As a disclaimer, don't expect fancy results from this post, I haven't been able to reduce compile time a lot, but I still wanted to share my experience.
I've used g++-4.9.2 to perform these tests.
I'm compiling the complete test suite (around 6900 source lines of codes in 36 files) in release mode. Each test file includes the ETL (around 10K SLOC). Each test is run with 8 threads (make -j8). For each result, I have run a complete build 5 times and taken the best result as the final result. Everything is run on a SSD and I have more than enough RAM to handle all the compilation in parallel.
The reference build time was 87.5 seconds.
Compile and generate dependency files at the same time
To help write my makefiles, I'm using a set of functions that I have written. This includes automatic dependency generation using -MM -MT options of the compiler. Until now, I had two targets, one to compile the cpp file into the object file and another one to generate the dependency file. I recently saw that compilers were able to do both at the same time! Clang, G++ and the Intel compiler all have a -MD -MF options that lets you generate the dependency file at the same time you compile your file, saving you at least one read of the file.
My compilation rule in my makefile has now become:
This reduced the compilation time to 86.8 seconds. Not that much reduction, but it still is quite nice to know that. I would have expected this to reduce more the compile time.
Use #pragma once
Normally, I'm not a fan of #pragma since it is not standard, but for now ETL only supports three compilers and only very recent of them, so I have the guarantee that #pragma once is available, so what the hell!

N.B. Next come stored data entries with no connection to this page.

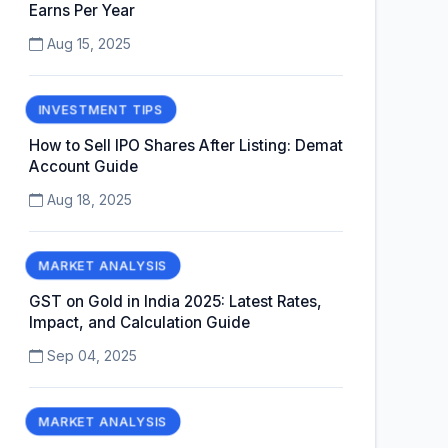
Earns Per Year
Aug 15, 2025
INVESTMENT TIPS
How to Sell IPO Shares After Listing: Demat
Account Guide
Aug 18, 2025
MARKET ANALYSIS
GST on Gold in India 2025: Latest Rates,
Impact, and Calculation Guide
Sep 04, 2025
MARKET ANALYSIS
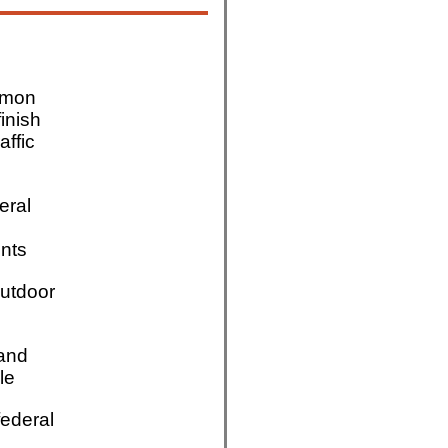
mmon
finish
affic
eral
nts
utdoor
 and
le
ederal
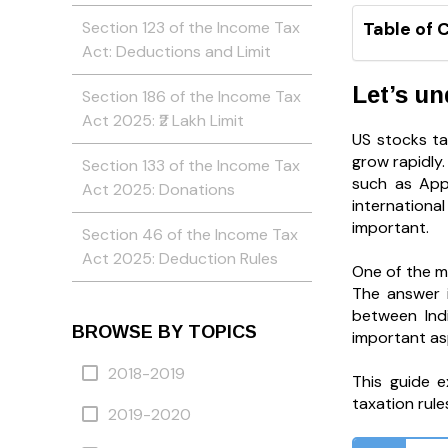
Section 123 of the Income Tax
Table of 
Act: Deductions and Limit
Let’s u
Section 186 of the Income Tax
Act 2025: ₹2 Lakh Limit
US stocks ta
grow rapidly
Section 133 of the Income Tax
such as Appl
Act 2025: Donations
internationa
important.
Section 46 of the Income Tax
Act 2025: Deduction Rules
One of the m
The answer i
between Indi
BROWSE BY TOPICS
important as
2018-2019
This guide e
taxation rule
2019-2020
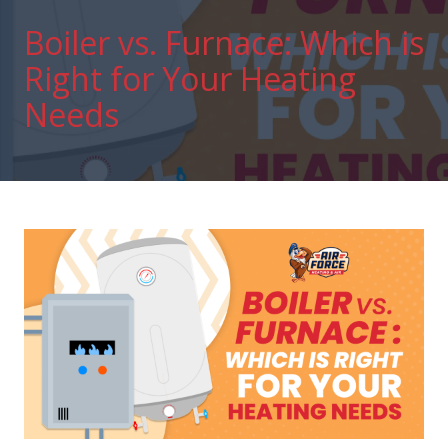
Boiler vs. Furnace: Which is
Right for Your Heating
Needs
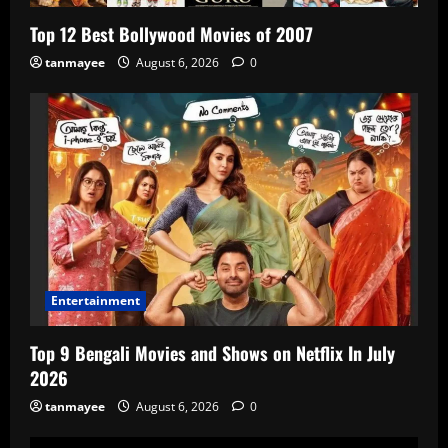
Top 12 Best Bollywood Movies of 2007
tanmayee
August 6, 2026
0
Entertainment
Top 9 Bengali Movies and Shows on Netflix In July
2026
tanmayee
August 6, 2026
0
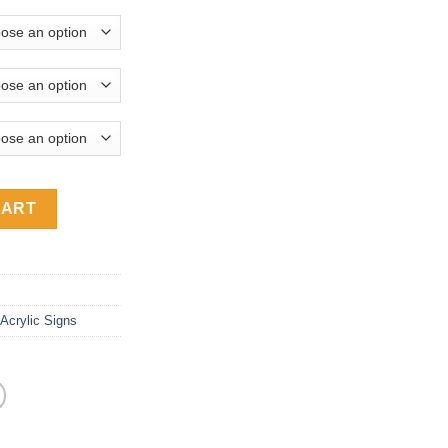
 Acrylic House Number Address Signs ACA-450 quantity
CART
Acrylic Signs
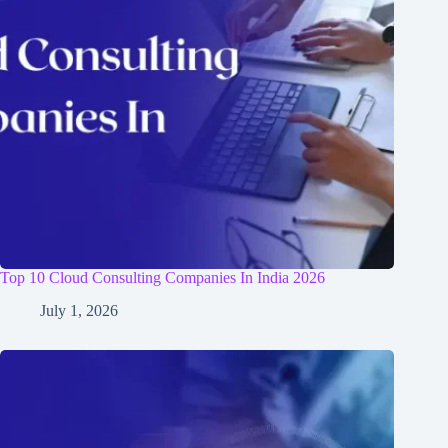
Top 10 Cloud Consulting Companies In India 2026
July 1, 2026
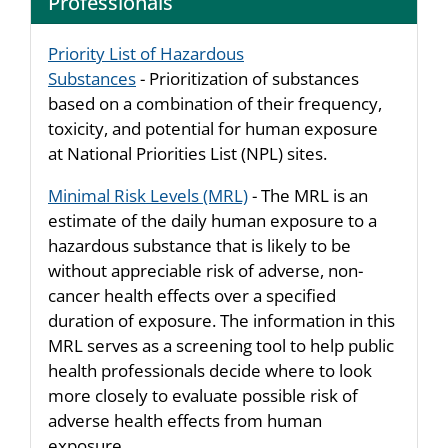
Professionals
Priority List of Hazardous
Substances
- Prioritization of substances
based on a combination of their frequency,
toxicity, and potential for human exposure
at National Priorities List (NPL) sites.
Minimal Risk Levels (MRL)
- The MRL is an
estimate of the daily human exposure to a
hazardous substance that is likely to be
without appreciable risk of adverse, non-
cancer health effects over a specified
duration of exposure. The information in this
MRL serves as a screening tool to help public
health professionals decide where to look
more closely to evaluate possible risk of
adverse health effects from human
exposure.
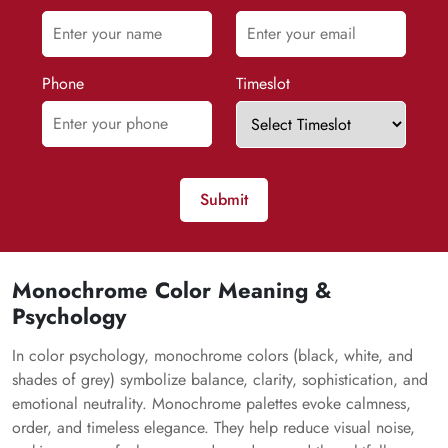
Phone
Timeslot
Submit
Monochrome Color Meaning &
Psychology
In color psychology, monochrome colors (black, white, and
shades of grey) symbolize balance, clarity, sophistication, and
emotional neutrality. Monochrome palettes evoke calmness,
order, and timeless elegance. They help reduce visual noise,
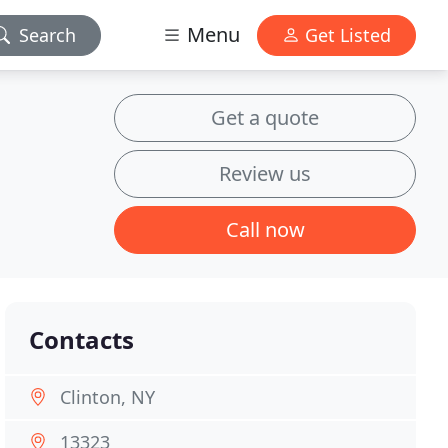
Menu
Search
Get Listed
Get a quote
Review us
Call now
Contacts
Clinton, NY
13323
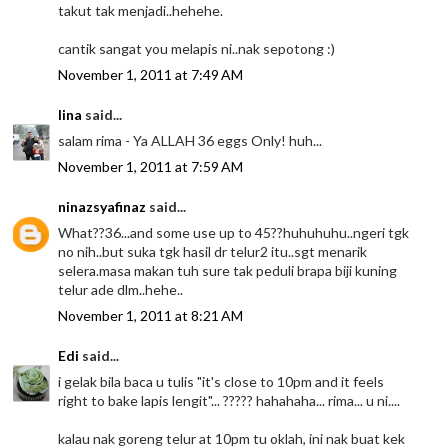
takut tak menjadi..hehehe.
cantik sangat you melapis ni..nak sepotong :)
November 1, 2011 at 7:49 AM
lina
said...
salam rima - Ya ALLAH 36 eggs Only! huh...
November 1, 2011 at 7:59 AM
ninazsyafinaz
said...
What??36...and some use up to 45??huhuhuhu..ngeri tgk
no nih..but suka tgk hasil dr telur2 itu..sgt menarik
selera.masa makan tuh sure tak peduli brapa biji kuning
telur ade dlm..hehe..
November 1, 2011 at 8:21 AM
Edi
said...
i gelak bila baca u tulis "it's close to 10pm and it feels
right to bake lapis lengit"... ????? hahahaha... rima... u ni....
kalau nak goreng telur at 10pm tu oklah, ini nak buat kek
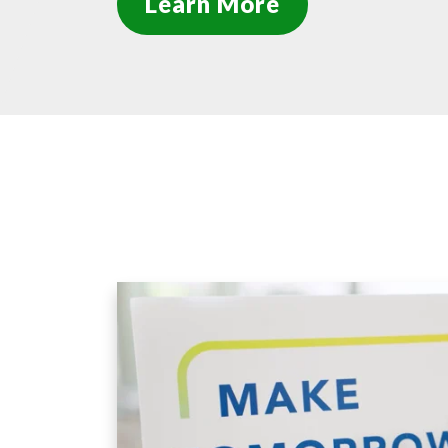
Learn More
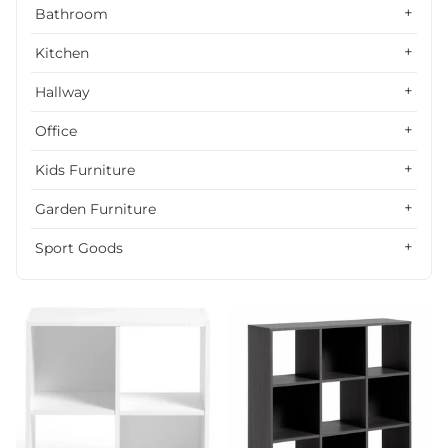
Alphabetically, Z-A
Bathroom
Price, low to high
Kitchen
Price, high to low
Hallway
Date, old to new
Office
Date, new to old
Kids Furniture
Garden Furniture
Sport Goods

I've replaced all the include guards by single #pragma once directives.
Again, the results are not impressive, this reduced the compile time to 86.2 seconds. I would only advise to use this if you are sure of the compilers you want to support and you need the extra time.
I've read that the <iostream> header was one of the slowest to compile of the STL. It is only one that is included several times in my headers only for stream operators and it turns out that there is a <iosfwd> header that forward declares a lot of things from the <iostream> and other I/O headers.
By replacing all <iostream> include by <iosfwd>, compile time has gone down to 84.1 seconds.
By using the three techniques, I've reduced the compile time from 87.5 to 84.1 seconds. I would have honestly hoped for more improvements, but this is a already a good start.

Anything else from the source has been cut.